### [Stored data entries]
........

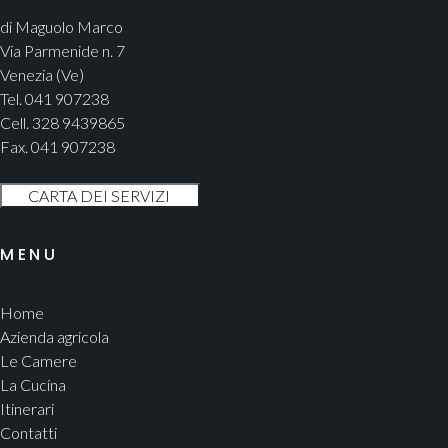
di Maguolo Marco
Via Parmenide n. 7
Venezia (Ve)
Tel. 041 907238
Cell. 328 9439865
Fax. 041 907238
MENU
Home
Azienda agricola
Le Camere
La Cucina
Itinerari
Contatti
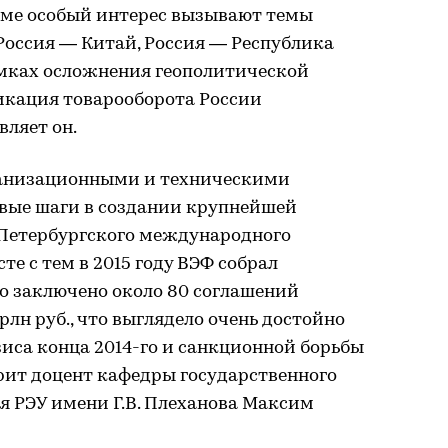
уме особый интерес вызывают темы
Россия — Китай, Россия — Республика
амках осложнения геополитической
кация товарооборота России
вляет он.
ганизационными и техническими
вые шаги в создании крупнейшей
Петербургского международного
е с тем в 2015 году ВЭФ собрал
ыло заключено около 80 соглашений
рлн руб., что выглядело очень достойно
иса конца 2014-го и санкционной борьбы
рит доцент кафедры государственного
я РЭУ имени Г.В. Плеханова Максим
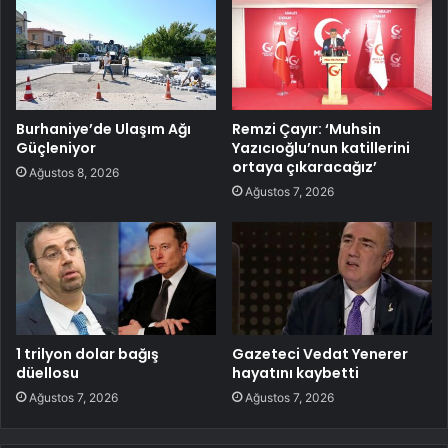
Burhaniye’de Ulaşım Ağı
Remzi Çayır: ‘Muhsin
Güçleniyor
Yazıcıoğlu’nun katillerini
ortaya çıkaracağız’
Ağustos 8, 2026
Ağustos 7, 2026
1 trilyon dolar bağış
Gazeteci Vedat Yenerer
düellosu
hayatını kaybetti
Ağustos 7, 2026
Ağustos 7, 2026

........

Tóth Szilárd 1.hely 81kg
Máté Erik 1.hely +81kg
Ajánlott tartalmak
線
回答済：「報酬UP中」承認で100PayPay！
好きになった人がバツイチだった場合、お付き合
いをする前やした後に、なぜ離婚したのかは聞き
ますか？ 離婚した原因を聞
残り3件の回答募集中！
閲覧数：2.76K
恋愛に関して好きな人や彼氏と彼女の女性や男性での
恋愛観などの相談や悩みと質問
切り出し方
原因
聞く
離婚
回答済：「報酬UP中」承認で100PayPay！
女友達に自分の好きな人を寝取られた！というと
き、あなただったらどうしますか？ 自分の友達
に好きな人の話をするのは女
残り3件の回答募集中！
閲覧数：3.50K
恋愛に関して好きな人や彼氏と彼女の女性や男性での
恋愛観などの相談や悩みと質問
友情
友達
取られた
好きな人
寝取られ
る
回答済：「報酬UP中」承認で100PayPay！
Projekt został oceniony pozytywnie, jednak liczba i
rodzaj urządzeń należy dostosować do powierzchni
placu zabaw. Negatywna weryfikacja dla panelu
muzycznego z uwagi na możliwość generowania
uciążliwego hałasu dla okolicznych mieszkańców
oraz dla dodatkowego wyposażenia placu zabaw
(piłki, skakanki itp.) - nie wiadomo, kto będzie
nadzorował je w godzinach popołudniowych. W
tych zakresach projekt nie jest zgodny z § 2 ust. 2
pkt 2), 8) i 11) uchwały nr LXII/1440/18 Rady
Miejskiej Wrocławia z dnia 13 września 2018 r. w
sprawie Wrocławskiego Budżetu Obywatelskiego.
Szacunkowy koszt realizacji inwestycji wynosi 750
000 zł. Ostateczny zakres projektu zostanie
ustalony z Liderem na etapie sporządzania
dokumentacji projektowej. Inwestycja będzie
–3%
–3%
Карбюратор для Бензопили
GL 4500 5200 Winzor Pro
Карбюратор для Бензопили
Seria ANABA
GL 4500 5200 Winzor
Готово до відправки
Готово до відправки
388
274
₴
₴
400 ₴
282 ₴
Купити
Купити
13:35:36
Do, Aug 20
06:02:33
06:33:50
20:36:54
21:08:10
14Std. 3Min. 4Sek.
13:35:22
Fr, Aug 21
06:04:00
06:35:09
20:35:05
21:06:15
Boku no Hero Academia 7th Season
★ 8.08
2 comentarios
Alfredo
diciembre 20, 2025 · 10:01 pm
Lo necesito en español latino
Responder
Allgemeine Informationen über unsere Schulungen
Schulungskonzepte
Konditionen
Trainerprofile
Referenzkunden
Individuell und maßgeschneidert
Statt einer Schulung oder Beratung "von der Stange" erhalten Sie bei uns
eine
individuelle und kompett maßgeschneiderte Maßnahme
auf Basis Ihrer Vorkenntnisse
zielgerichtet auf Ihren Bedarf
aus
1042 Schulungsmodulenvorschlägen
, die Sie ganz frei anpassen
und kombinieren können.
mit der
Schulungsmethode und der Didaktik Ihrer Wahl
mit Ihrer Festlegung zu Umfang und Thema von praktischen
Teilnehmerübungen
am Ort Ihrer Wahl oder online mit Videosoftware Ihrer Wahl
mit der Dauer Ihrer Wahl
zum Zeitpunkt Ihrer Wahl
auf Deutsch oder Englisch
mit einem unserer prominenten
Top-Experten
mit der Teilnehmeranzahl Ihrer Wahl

........

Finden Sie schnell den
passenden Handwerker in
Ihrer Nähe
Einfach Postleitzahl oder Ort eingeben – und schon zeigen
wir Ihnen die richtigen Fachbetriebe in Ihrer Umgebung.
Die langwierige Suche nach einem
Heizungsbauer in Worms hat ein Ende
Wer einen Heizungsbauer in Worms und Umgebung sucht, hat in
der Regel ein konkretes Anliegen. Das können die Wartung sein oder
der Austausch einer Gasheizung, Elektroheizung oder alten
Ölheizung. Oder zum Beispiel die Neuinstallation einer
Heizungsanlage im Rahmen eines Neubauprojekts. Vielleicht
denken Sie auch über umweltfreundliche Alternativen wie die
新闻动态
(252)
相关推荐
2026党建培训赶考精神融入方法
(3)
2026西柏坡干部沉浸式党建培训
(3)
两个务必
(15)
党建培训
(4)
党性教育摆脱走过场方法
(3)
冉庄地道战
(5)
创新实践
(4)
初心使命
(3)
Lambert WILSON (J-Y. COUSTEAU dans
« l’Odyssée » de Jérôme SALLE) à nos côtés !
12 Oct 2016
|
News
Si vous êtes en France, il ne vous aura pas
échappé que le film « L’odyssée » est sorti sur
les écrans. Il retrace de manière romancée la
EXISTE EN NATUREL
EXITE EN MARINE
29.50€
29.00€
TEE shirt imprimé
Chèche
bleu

........

Report the lines above that have the word "Wahl" in them.

### [SOLUTION]
Schulungsmethode und der Didaktik Ihrer Wahl
am Ort Ihrer Wahl oder online mit Videosoftware Ihrer Wahl
mit der Dauer Ihrer Wahl
zum Zeitpunkt Ihrer Wahl
mit der Teilnehmeranzahl Ihrer Wahl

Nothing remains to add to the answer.